# tutorial of pytorch by myself

In [2]:
import os
import numpy as np
import matplotlib.pyplot as plt
from matplotlib.gridspec import GridSpec
import seaborn as sns
import torch
import torch.nn as nn

  from .autonotebook import tqdm as notebook_tqdm


## Save all overwrited tensor in a list

The overwrited or deleted tensor are still be saved in the graph of pytorch, error back propogation can be performed still. But because we lost their name in the python namespace, it's hard to retrieve thoese names' grad.
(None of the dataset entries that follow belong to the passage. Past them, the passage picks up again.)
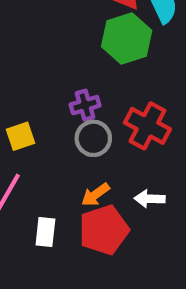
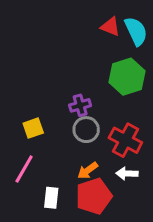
green hexagon: (127, 38) -> (127, 77), moved
red cross: (147, 126) -> (125, 140), moved

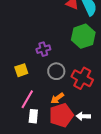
purple cross: (80, 105) -> (43, 49), moved
pink line: (24, 169) -> (27, 99), moved
white arrow: (127, 173) -> (83, 116), moved

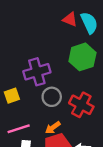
purple cross: (43, 49) -> (37, 72), size x1.6
pink line: (27, 99) -> (19, 129), turned 42

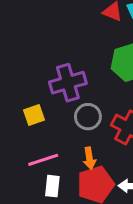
orange arrow: (53, 128) -> (89, 158), turned -63

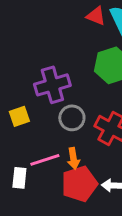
pink line: (43, 160) -> (45, 160), moved
white rectangle: (52, 186) -> (19, 178), moved

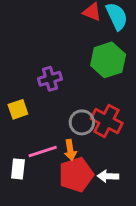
purple cross: (52, 85) -> (50, 79), size x0.7
gray circle: (72, 118) -> (82, 122), moved

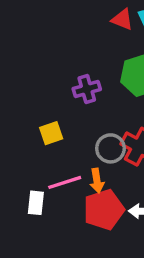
purple cross: (50, 79) -> (87, 89), moved
yellow square: (18, 109) -> (51, 133), moved

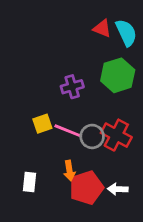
orange arrow: (97, 181) -> (69, 171), moved
pink line: (65, 182) -> (68, 131), moved, turned 40

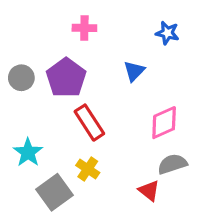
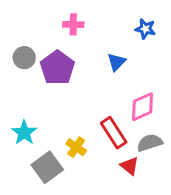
gray circle: (21, 78) -> (24, 58), moved
red rectangle: (89, 123) -> (114, 133), moved

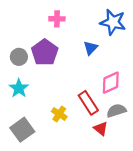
blue star: (145, 29) -> (113, 22), size x1.6
gray circle: (24, 58) -> (19, 57), moved
cyan star: (24, 133) -> (19, 88), moved
gray square: (47, 167) -> (22, 130), moved

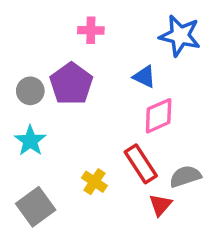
blue triangle: (91, 48) -> (144, 77), turned -48
pink diamond: (111, 83) -> (159, 116), moved
red triangle: (101, 129) -> (160, 205), turned 32

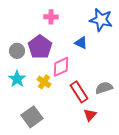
pink diamond: (159, 116) -> (61, 67), moved
gray semicircle: (185, 176) -> (104, 88), moved
yellow cross: (94, 182) -> (44, 82), moved
gray square: (36, 207) -> (32, 117), moved

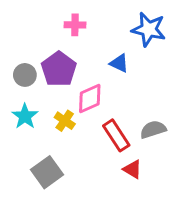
red triangle: (90, 115) -> (132, 169), turned -40

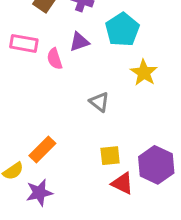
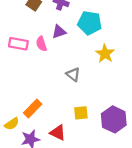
cyan pentagon: (122, 30) -> (90, 23), turned -30
pink rectangle: (24, 43) -> (18, 44), moved
red triangle: (122, 183) -> (58, 133), moved

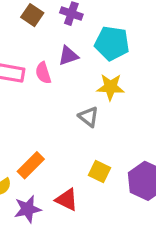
yellow star: (105, 54) -> (110, 87), moved, turned -30
yellow square: (81, 113) -> (100, 171), turned 32

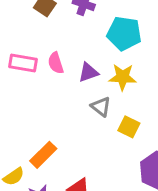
purple triangle: (68, 56) -> (88, 72), moved
yellow square: (100, 171) -> (129, 127), moved

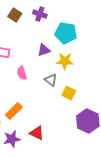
pink semicircle: (56, 63) -> (22, 73), moved
purple triangle: (88, 72) -> (44, 50), moved

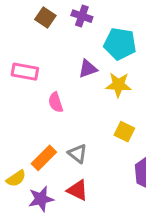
gray triangle: (51, 80) -> (78, 154), moved

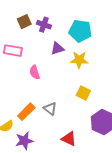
purple cross: (82, 16) -> (44, 25), moved
brown square: (45, 18) -> (24, 22), moved, turned 32
red triangle: (78, 190) -> (69, 139), moved

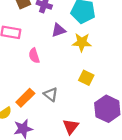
red triangle: (69, 139) -> (71, 127), turned 42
One solution is to save all tensor in a list.

In [3]:
# the original scenario
a=torch.tensor([2.0, 1.0], requires_grad=True)
b1=a**3
b2=b1**2
b1.retain_grad()
b2.retain_grad()
c=torch.sum(5*b2)
c.backward()
print('grad for a')
print(a.grad)
print('grad for b1')
print(b1.grad)
print('grad for b2')
print(b2.grad)

grad for a
tensor([960.,  30.])
grad for b1
tensor([80., 10.])
grad for b2
tensor([5., 5.])


In [4]:
# overwrite b1 iwth b2
a=torch.tensor([2.0, 1.0], requires_grad=True)
b=a**3
b=b**2
b.retain_grad()
c=torch.sum(5*b)
c.backward()
print('grad for a')
print(a.grad)
print('grad for b')
print(b.grad)
print('only the last b\'s grad is accessible')

grad for a
tensor([960.,  30.])
grad for b
tensor([5., 5.])
only the last b's grad is accessible


In [5]:
# save b and overwrited b in a list
a=torch.tensor([2.0, 1.0], requires_grad=True)
b_list=[]
b=a**3
b.retain_grad()
b_list.append(b)
b=b**2 # it seems the memory of the previous b tensor is saved in the graph, not deleted or overwrited
b.retain_grad()
b_list.append(b)
c=torch.sum(5*b)
c.backward()
print('grad for a')
print(a.grad)
print('grad for b1')
print(b_list[0].grad)
print('grad for b2')
print(b_list[1].grad)

grad for a
tensor([960.,  30.])
grad for b1
tensor([80., 10.])
grad for b2
tensor([5., 5.])


## Stacking a list to tensor won't block the error bp


In [7]:
b_list=[]
a1=torch.tensor([2.0, 1.0], requires_grad=True)
b=a1**3
b.retain_grad()
b_list.append(b)
a2=torch.tensor([1.0, 2.0], requires_grad=True)
b=a2**3
b.retain_grad()
b_list.append(b)

b_tensor=torch.stack(b_list)
b_tensor.retain_grad()

d=b_tensor**2
d.retain_grad()

c=torch.sum(5*d)
c.backward()

print('grad for a1')
print(a1.grad)

print('grad for a2')
print(a2.grad)

print('grad for b_tensor')
print(b_tensor.grad)

grad for a1
tensor([960.,  30.])
grad for a2
tensor([ 30., 960.])
grad for b_tensor
tensor([[80., 10.],
        [10., 80.]])


## inplace operation

An in-place operation is an operation that changes directly the content of a given Tensor without making a copy. Inplace operations in pytorch are always postfixed with a _, like .add_() or .scatter_(). Python operations like += or *= are also inplace operations.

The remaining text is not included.